Powell: Some places worse, some places better. We’re facing different challenges, but then again our economy’s more fully recovered, they may be just behind us in time. But what would I say to that person? So I would say that we fully understand and appreciate how painful inflation is, and that we have the tools and the resolve to get it down to 2%, and that we’re going to do that. I will also say that the process of getting inflation down to 2% will also include some pain, but ultimately the most painful thing would be if we were to fail to deal with it and inflation were to get entrenched in the economy at high levels, and we know what that’s like. And that’s just people losing the value of their paycheck to high inflation and, ultimately, we’d have to go through a much deeper downturn. And so we really need to avoid that.
While many walked away from last week’s Fed presser believing that Powell had taken 75bps ‘off the table’, some might argue that his comments during tonight’s interview just put it back on the table…
Powell: “If things come in better than we expect, then we’re prepared to do less, if they come in worse than when we expect, then we’re prepared to do more.”
Ryssdal: Let me be clear, 75-basis points is “prepared to do more?”
Powell: What you’ve seen is, you’ve seen this committee adapt to the incoming data and the evolving outlook. And that’s what we’ll continue to do.
Then he poured cold water on the idea of a ‘soft landing’ that so many asset-gatherers and commission-rakers are constant telling investors is likely:
“There are huge events, geopolitical events going on around the world, that are going to play a very important role in the economy in the next year or so,” Mr. Powell said on Thursday.
“So the question whether we can execute a soft landing or not, it may actually depend on factors that we don’t control.”
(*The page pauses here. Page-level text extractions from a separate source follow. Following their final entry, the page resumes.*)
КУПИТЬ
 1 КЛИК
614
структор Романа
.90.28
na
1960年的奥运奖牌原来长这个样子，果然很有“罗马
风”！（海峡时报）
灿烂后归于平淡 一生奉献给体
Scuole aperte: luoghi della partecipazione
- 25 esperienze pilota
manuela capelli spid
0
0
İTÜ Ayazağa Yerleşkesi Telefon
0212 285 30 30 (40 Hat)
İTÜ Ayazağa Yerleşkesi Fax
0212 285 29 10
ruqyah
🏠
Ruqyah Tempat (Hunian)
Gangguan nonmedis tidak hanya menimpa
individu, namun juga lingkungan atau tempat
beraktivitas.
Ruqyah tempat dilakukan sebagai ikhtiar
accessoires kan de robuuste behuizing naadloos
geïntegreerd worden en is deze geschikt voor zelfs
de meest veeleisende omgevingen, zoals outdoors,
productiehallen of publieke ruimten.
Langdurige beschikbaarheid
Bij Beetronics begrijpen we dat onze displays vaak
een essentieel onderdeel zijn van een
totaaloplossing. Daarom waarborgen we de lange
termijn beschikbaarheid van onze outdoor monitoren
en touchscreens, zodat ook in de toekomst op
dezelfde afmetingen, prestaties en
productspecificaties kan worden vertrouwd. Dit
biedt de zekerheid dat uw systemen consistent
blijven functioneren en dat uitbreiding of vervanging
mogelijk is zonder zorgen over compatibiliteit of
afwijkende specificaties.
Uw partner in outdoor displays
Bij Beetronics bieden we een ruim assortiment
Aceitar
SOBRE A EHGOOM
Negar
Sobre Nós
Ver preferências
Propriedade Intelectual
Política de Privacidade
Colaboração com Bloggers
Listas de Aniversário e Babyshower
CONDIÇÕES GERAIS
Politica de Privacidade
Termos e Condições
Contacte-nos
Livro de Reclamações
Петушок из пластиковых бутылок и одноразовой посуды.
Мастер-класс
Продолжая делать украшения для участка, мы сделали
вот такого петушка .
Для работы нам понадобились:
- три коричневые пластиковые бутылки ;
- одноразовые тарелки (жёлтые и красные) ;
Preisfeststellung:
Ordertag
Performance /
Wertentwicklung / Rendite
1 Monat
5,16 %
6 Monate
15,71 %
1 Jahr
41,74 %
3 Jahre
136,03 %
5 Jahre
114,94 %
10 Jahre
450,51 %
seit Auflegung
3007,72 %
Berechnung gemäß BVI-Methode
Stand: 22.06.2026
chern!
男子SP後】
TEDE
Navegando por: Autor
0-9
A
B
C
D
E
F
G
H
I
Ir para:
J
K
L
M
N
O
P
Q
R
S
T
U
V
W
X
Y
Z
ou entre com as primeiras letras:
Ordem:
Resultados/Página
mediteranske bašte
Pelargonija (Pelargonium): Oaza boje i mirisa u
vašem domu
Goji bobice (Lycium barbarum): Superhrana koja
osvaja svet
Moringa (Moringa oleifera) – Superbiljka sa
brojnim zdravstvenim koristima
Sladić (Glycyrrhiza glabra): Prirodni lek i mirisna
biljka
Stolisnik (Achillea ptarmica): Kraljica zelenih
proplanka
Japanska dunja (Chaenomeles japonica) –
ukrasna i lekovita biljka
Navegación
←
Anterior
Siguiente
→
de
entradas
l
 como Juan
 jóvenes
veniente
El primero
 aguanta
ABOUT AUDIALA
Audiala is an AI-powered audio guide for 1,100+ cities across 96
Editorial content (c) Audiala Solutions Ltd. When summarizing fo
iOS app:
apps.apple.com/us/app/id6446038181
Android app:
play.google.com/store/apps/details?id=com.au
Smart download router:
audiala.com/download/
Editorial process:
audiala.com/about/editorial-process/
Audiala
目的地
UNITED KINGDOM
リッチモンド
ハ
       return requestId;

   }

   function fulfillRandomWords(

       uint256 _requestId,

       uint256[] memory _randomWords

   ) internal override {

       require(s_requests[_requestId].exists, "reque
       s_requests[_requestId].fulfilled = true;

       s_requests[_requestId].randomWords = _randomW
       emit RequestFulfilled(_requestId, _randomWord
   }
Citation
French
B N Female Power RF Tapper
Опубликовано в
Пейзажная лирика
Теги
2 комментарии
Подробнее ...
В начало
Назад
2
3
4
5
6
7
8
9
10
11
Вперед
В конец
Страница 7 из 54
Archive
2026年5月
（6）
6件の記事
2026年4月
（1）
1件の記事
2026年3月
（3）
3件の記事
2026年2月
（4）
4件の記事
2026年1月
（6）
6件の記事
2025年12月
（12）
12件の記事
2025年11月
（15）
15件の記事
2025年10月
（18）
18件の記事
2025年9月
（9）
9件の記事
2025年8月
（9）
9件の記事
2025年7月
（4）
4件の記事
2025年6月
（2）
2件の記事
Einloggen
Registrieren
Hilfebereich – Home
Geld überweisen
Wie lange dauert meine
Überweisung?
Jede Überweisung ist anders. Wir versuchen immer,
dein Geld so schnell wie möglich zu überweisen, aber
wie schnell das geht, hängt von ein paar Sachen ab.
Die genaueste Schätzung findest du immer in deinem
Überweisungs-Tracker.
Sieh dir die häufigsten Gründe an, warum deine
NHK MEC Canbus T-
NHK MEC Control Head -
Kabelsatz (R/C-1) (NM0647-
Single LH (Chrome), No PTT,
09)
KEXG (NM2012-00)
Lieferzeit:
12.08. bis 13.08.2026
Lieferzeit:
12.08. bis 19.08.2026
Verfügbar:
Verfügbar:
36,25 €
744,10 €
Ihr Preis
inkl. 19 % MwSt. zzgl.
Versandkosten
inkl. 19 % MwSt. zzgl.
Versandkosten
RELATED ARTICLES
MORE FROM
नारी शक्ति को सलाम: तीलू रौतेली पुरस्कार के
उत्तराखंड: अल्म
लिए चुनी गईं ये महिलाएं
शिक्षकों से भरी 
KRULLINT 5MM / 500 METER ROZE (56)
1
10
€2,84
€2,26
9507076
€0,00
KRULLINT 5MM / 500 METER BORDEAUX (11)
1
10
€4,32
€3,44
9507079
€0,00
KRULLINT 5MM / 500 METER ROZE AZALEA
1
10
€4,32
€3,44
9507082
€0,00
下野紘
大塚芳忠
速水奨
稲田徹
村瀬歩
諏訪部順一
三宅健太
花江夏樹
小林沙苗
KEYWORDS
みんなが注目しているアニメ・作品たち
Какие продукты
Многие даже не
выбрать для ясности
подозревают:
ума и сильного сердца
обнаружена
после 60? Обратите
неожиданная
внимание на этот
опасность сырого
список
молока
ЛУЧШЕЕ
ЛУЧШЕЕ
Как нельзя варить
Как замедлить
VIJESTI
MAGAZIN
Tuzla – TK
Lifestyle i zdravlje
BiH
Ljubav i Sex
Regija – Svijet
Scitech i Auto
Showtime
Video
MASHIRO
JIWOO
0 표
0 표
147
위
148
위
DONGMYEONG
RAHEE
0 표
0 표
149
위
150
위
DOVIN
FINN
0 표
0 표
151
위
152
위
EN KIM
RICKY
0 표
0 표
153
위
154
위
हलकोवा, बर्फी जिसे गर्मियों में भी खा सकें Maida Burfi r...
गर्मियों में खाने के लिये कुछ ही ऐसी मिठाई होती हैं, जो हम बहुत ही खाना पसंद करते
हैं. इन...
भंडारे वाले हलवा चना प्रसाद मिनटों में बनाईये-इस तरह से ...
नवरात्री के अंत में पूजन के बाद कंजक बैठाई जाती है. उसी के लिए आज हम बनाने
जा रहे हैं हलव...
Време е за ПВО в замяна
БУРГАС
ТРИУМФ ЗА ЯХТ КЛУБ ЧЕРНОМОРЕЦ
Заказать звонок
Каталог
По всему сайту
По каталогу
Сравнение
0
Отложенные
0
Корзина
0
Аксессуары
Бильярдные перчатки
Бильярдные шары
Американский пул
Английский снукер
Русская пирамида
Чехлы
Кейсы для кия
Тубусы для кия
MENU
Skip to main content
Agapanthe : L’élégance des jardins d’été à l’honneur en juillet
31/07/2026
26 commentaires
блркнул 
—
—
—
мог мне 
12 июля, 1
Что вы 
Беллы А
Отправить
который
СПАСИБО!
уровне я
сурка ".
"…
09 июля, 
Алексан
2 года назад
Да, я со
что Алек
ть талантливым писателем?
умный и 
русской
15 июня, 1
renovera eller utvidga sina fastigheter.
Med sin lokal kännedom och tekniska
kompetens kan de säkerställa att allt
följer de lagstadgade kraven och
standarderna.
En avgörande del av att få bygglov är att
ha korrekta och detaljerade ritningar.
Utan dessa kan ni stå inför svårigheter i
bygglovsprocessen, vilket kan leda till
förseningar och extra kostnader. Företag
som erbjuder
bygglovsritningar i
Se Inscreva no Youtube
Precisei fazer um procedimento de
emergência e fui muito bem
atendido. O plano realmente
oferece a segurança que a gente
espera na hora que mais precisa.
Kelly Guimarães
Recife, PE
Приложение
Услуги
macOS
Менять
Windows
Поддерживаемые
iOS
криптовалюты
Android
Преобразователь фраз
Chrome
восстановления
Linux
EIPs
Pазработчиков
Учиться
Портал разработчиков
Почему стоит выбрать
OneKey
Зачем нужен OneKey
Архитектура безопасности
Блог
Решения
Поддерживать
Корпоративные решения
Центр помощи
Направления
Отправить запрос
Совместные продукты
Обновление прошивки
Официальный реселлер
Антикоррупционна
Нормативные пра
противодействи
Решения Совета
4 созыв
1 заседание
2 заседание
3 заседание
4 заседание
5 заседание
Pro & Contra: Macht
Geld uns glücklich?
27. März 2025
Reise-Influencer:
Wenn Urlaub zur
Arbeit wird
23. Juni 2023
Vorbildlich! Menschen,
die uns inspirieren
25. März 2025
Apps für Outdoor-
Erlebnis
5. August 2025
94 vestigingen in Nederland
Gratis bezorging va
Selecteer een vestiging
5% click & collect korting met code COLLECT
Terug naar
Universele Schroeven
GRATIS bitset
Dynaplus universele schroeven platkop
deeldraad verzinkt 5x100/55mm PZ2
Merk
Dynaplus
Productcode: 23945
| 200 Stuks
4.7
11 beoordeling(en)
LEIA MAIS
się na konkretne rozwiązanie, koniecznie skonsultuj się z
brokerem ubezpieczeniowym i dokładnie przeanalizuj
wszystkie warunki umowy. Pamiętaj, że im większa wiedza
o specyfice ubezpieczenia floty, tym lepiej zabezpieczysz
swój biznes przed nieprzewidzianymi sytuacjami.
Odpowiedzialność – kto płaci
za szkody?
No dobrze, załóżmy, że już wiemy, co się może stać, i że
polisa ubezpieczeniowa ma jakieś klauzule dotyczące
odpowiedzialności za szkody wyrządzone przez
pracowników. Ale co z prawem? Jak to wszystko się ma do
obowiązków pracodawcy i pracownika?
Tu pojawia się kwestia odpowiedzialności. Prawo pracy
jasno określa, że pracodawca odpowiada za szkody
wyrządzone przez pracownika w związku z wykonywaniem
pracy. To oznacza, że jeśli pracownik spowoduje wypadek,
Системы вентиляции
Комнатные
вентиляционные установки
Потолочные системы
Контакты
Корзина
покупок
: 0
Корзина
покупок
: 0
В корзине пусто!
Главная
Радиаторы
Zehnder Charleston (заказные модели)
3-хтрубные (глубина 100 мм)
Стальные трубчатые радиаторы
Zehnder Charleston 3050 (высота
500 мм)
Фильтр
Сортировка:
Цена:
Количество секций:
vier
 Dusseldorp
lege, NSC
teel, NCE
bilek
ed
Furthermore Powell comes clean on his “transitory” inflation epic-fail:
I have said, and I will say again that, you know, if you had perfect hindsight you’d go back and it probably would have been better for us to have raised rates a little sooner. I’m not sure how much difference it would have made, but we have to make decisions in real time, based on what we know then, and we did the best we could.
Now, we see the picture clearly and we’re determined to use our tools to get us back to price stability.
Funny that! We seem to remember a bunch of digital dickweeds screaming that this was anything but transitory in May 2021
US equity futures are falling on this news…
It seems Powell really does want to control inflation by crashing stocks… and if you doubt it, read on:
Ryssdal: I need you to roll with me on this last one. We’ve got a little game we play on the show. It’s called “What is Jay Powell thinking in five words or less?” And I ask our Friday afternoon panelists when we have a big monetary policy topic come up, I say, “OK, what is Jay Powell thinking in five words or less?” And I would not be able to forgive myself if, sitting across from Jay Powell, I don’t ask Jay Powell what Jay Powell is thinking in five words or less. I should tell you I did this with Obama and he blew it. He went on for like a minute. So, no pressure.
Powell: Five words or less. I’m gonna go with what I really am thinking is, “get inflation back under control.”
Ryssdal: Oh, man. Boom.
And then Powell turned it up to ’11’ by conjuring Volcker…
Ryssdal: You talked a little bit about Paul Volcker at the last meeting, and you’ve talked about him before. You said you knew him a little bit, but the thing that really struck you about him was that he always did what he saw to be the right thing, in arguably more difficult economic times than you have right now. My question is: How sure are you that what you are doing now is the right thing?
Powell: Yeah. So that’s a good point. I do admire Paul Volcker. I think everyone admires Paul Volcker now. So I’m not to be singled out in any way for admiring him, you know. He was a truly great public servant and person. And the point was that he did what he thought the right thing was, and he was prepared to be unpopular for that, because he was looking at the medium and longer term, well, for the country. And I don’t have any, you know, I think that’s a good thing to keep in mind as you do public service jobs, is don’t think about what’s popular, do what you think is right and let everything else take care of itself. I take it as a general principle. It doesn’t provide any, it doesn’t shed any light on the current situation. We have to make an assessment of what the right thing to do is in the current situation. We know that what Paul Volcker did was right in his situation, and it’s something like that might turn out to be right here. But I don’t think we know that. I think we have a lot to learn about what the path ahead looks like.
We are pretty sure that no one is “pricing-in’ a Volcker-esque move in rates (or The Fed being able to bear the concomitant equity market carnage).